第58話 Stand my Ground(13)
(1)
壁に沿って作られた低い棚の上には鉢植えの花。棚の下の段や床、玄関回りには切り花を入れた手桶が数多く置かれている。
店の内外で咲き誇る色とりどりの花々を前に、どの花にしようかとグレッチェンは迷っていた。神妙な顔つきで考え込む彼女の隣で、シャロンは優しい眼差しを送りながら見守る。
グレッチェンは何度となく店の花々に視線を巡らせた後、店員の女に「黄色のガーベラで小さめの花束を作ってください」と呼びかけた。店員は何本か黄色のガーベラを手に取ると、手際よく白い紙でくるくると包み、受け渡す。
シャロンが代金を支払うと、二人は花屋を出てすぐの角地で待たせていた辻馬車に乗り込む。
「数ある花の中から、それを選んだ理由は何だね??」
大事そうに花束を抱えていると向かいの席からシャロンが尋ねてきた。
「花弁や茎の色が、アドリアナさんの髪や瞳の色と似ている気がしましたし、小さな太陽みたいな花だと思ったからです」
「……そうか……」
グレッチェンが花束に埋めるようにして顔を逸らしてしまったため、二人の間の会話は打ち切られた。車内は波を打ったようにしんと静まり返る。
徐々にウエスト地区の補正されたなだらかな道から未舗装の埃道へ、車体の揺れが大きくなっていくごとにイースト地区の教会へと近づいてゆく。
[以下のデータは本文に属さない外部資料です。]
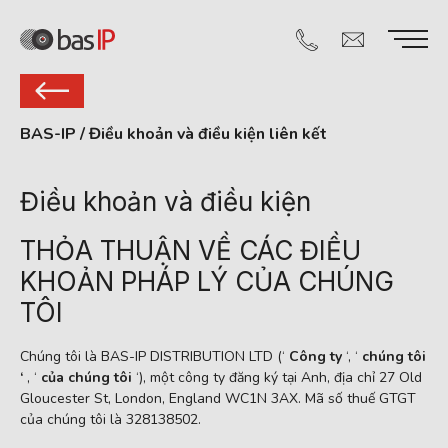
BAS-IP
/
Điều khoản và điều kiện liên kết
Điều khoản và điều kiện
THỎA THUẬN VỀ CÁC ĐIỀU
KHOẢN PHÁP LÝ CỦA CHÚNG
TÔI
Chúng tôi là BAS-IP DISTRIBUTION LTD (‘
Công ty
‘, ‘
chúng tôi
‘
, ‘
của chúng tôi
‘), một công ty đăng ký tại Anh, địa chỉ 27 Old
Gloucester St, London, England WC1N 3AX. Mã số thuế GTGT
của chúng tôi là 328138502.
教会の正門前で馬車は停車し、シャロンは先に車内から出て地に降り立つと、グレッチェンの手を引いて馬車から降りるのを手伝う。
繋いだ手はそのままに門を開けようとしたが、さりげなく手を振り解いた。怪訝そうなシャロンに、グレッチェンは慌てて弁解する。
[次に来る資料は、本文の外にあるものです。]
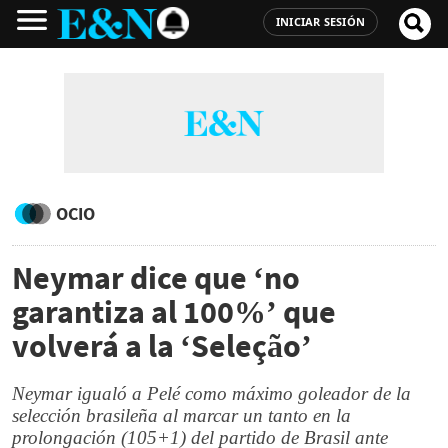
INICIAR SESIÓN
OCIO
Neymar dice que ‘no
garantiza al 100%’ que
volverá a la ‘Seleção’
Neymar igualó a Pelé como máximo goleador de la
selección brasileña al marcar un tanto en la
prolongación (105+1) del partido de Brasil ante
「あ、いえ、その……。小さな子供ではありませんし……。前みたいに、シャロンさんの手を借りなければ、歩くことさえ覚束ない、なんてことはなくなりましたから……」
グレッチェンは生まれてから十二歳までの間ずっと、レズモンド家の屋敷に軟禁状態だった。そのせいで体力や筋力がなく、五分と経たずに立ち続けることや歩き続けることが困難な状態であった。
しかし、シャロンに引き取られてからはほぼ毎日彼と外を散歩するように努め、また薬屋に出向く時なども出来るだけ歩くようにして、少しずつ体力作りを行っていた。お蔭で、マクレガー家で暮らして一年以上を過ぎた今、以前と比べ物にならない程体力がつき、健康な身体へと変わりつつある。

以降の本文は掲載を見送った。